Según los reportes, los afectados son contactados con promesas de empleo en sectores como construcción, agricultura y logística. Sin embargo, al llegar al país europeo, enfrentarían la retención de sus documentos, restricciones a su movilidad, jornadas laborales extensas y condiciones precarias de vivienda, elementos que configuran posibles casos de explotación laboral.
Organizaciones como la Organización Internacional para las Migraciones y la Organización Internacional del Trabajo han advertido que este tipo de prácticas encajan en patrones asociados a redes de trata de personas, especialmente cuando hay captación engañosa, traslado internacional y coerción laboral.
Las cifras refuerzan la preocupación. De acuerdo con la Fiscalía General de la Nación, en los últimos años se ha evidenciado un aumento en los casos de trata de personas con fines de explotación laboral, particularmente hacia destinos en Europa. Entre 2022 y 2024, más del 60% de las víctimas identificadas fueron captadas mediante ofertas falsas en internet.
Por su parte, la Oficina de las Naciones Unidas contra la Droga y el Delito señala que el 38% de las víctimas de trata a nivel mundial son explotadas laboralmente, siendo los migrantes una de las poblaciones más vulnerables.
Expertos coinciden en que plataformas digitales se han convertido en el principal canal de reclutamiento. Anuncios que prometen salarios altos, alojamiento incluido y trámites “fáciles” suelen ser el gancho para atraer a personas en búsqueda de mejores oportunidades.
Una vez en el extranjero, las víctimas quedan en una situación de alta dependencia: sin documentos, sin redes de apoyo y, en muchos casos, bajo amenazas.
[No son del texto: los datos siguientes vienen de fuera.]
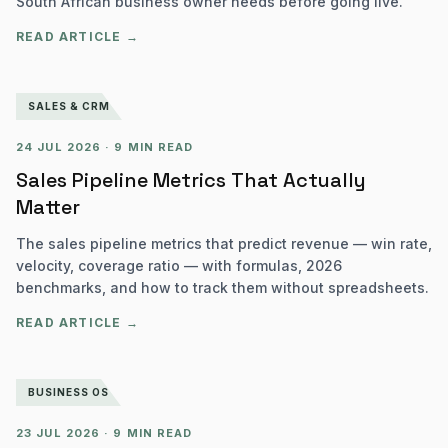
South African business owner needs before going live.
READ ARTICLE →
SALES & CRM
24 JUL 2026
·
9 MIN READ
Sales Pipeline Metrics That Actually
Matter
The sales pipeline metrics that predict revenue — win rate,
velocity, coverage ratio — with formulas, 2026
benchmarks, and how to track them without spreadsheets.
READ ARTICLE →
BUSINESS OS
23 JUL 2026
·
9 MIN READ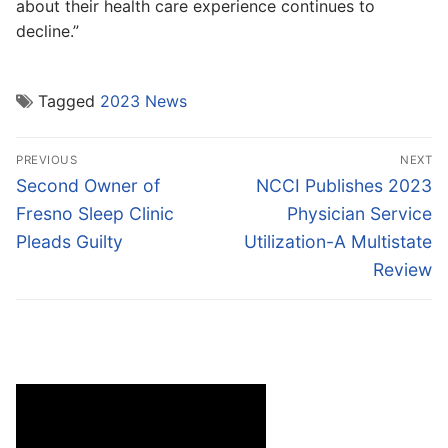
about their health care experience continues to
decline.”
Tagged
2023 News
Post
PREVIOUS
NEXT
navigation
Previous
Next
Second Owner of
NCCI Publishes 2023
post:
post:
Fresno Sleep Clinic
Physician Service
Pleads Guilty
Utilization-A Multistate
Review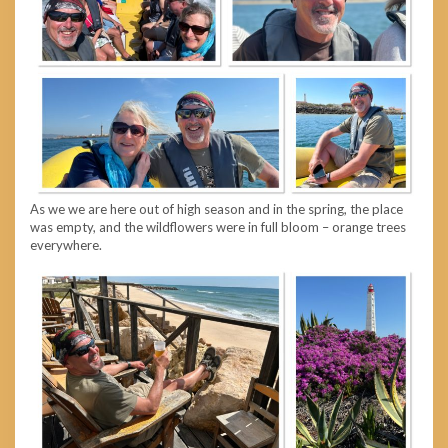
As we we are here out of high season and in the spring, the place
was empty, and the wildflowers were in full bloom – orange trees
everywhere.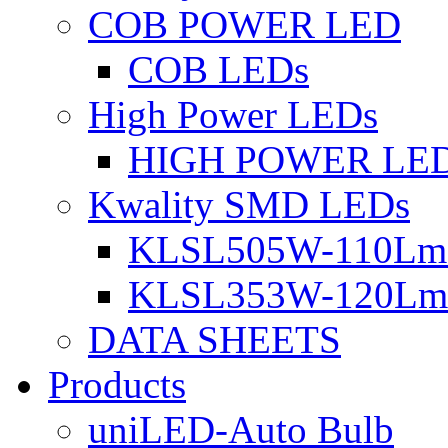
COB POWER LED
COB LEDs
High Power LEDs
HIGH POWER LE
Kwality SMD LEDs
KLSL505W-110Lm 
KLSL353W-120Lm 
DATA SHEETS
Products
uniLED-Auto Bulb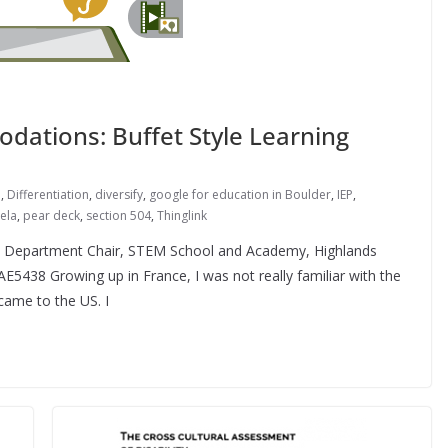
dations: Buffet Style Learning
n
,
Differentiation
,
diversify
,
google for education in Boulder
,
IEP
,
ela
,
pear deck
,
section 504
,
Thinglink
e Department Chair, STEM School and Academy, Highlands
5438 Growing up in France, I was not really familiar with the
 came to the US. I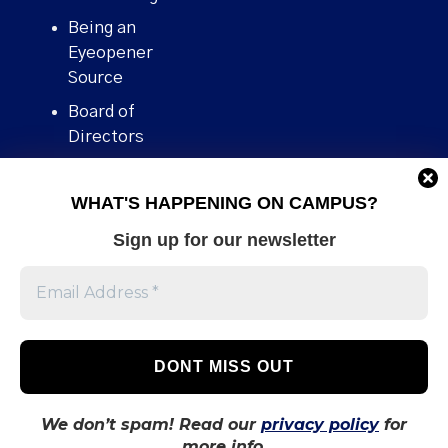
Being an
Eyeopener
Source
Board of
Directors
Contact
WHAT'S HAPPENING ON CAMPUS?
Human Rights
Policy
Sign up for our newsletter
Our story
Stories We
Broke
Support Us
Volunteer With
Us
We don’t spam! Read our
privacy policy
for
more info.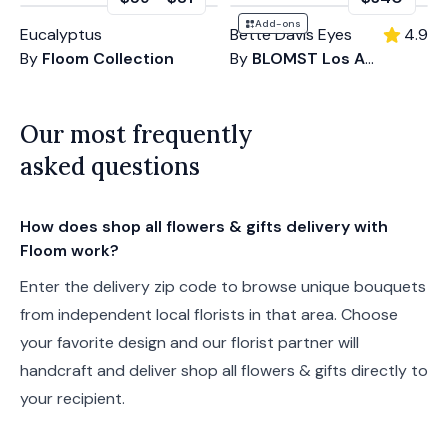
Add-ons
Eucalyptus
Bette Davis Eyes
4.9
By
Floom Collection
By
BLOMST Los Angeles
Our most frequently
asked questions
How does shop all flowers & gifts delivery with
Floom work?
Enter the delivery zip code to browse unique bouquets
from independent local florists in that area. Choose
your favorite design and our florist partner will
handcraft and deliver shop all flowers & gifts directly to
your recipient.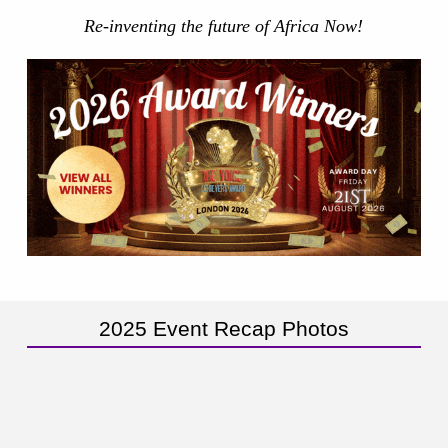
Re-inventing the future of Africa Now!
2025 Event Recap Photos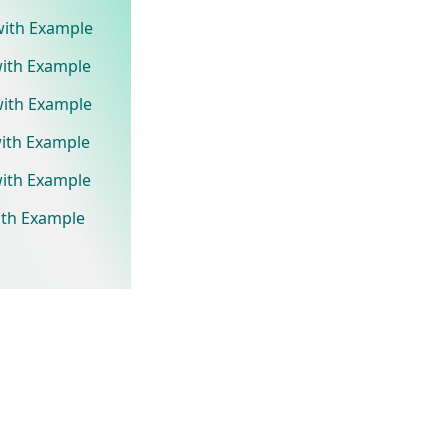
 with Example
with Example
with Example
with Example
with Example
ith Example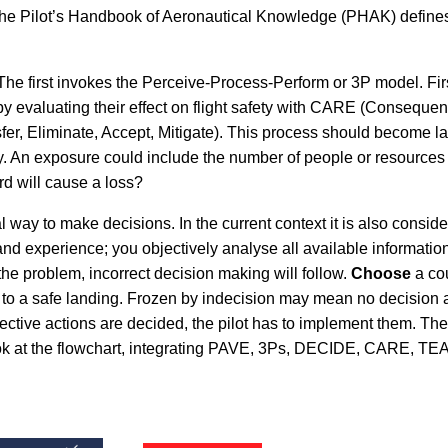
 The Pilot’s Handbook of Aeronautical Knowledge (PHAK) defines ri
he first invokes the Perceive-Process-Perform or 3P model. Fir
 evaluating their effect on flight safety with CARE (Consequence
fer, Eliminate, Accept, Mitigate). This process should become l
y. An exposure could include the number of people or resources th
ard will cause a loss?
cal way to make decisions. In the current context it is also con
nd experience; you objectively analyse all available informati
e the problem, incorrect decision making will follow.
Choose
a cou
d to a safe landing. Frozen by indecision may mean no decision a
ctive actions are decided, the pilot has to implement them. Th
 at the flowchart, integrating PAVE, 3Ps, DECIDE, CARE, TEAM 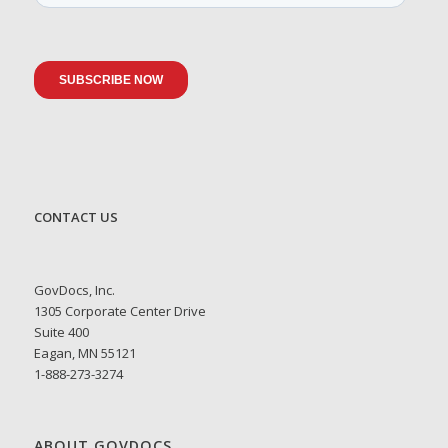
CONTACT US
GovDocs, Inc.
1305 Corporate Center Drive
Suite 400
Eagan, MN 55121
1-888-273-3274
ABOUT GOVDOCS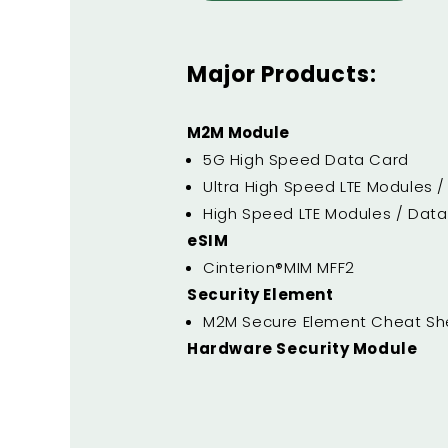
Major Products:
M2M Module
5G High Speed Data Card
Ultra High Speed LTE Modules 
High Speed LTE Modules / Dat
eSIM
Cinterion®MIM MFF2
Security Element
M2M Secure Element Cheat Sh
Hardware Security Module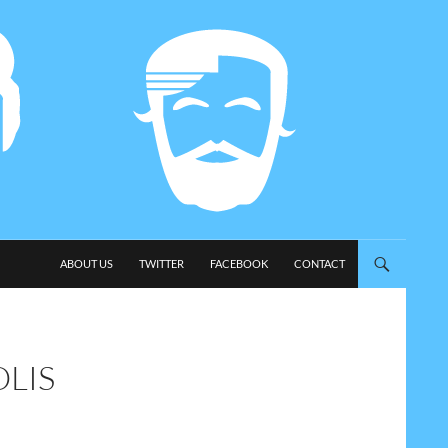
SKIP TO CONTENT
ABOUT US
TWITTER
FACEBOOK
CONTACT
LIS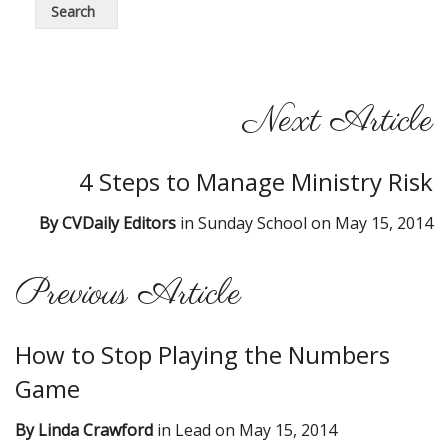
Next Article
4 Steps to Manage Ministry Risk
By
CVDaily Editors
in
Sunday School
on
May 15, 2014
Previous Article
How to Stop Playing the Numbers
Game
By
Linda Crawford
in
Lead
on
May 15, 2014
Las autoridades colombianas y organismos internacionales hacen un llamado a verificar la legalidad de las ofertas laborales en el exterior, acudir a canales oficiales y desconfiar de propuestas que exijan pagos anticipados o prometan condiciones poco realistas.
Asimismo, recomiendan consultar información a través del Ministerio de Relaciones Exteriores y denunciar cualquier situación sospechosa ante las autoridades competentes.
El caso vuelve a poner sobre la mesa los riesgos de la migración irregular y la urgencia de fortalecer los mecanismos de protección para los colombianos que buscan oportunidades fuera del país, pero terminan atrapados en redes de explotación.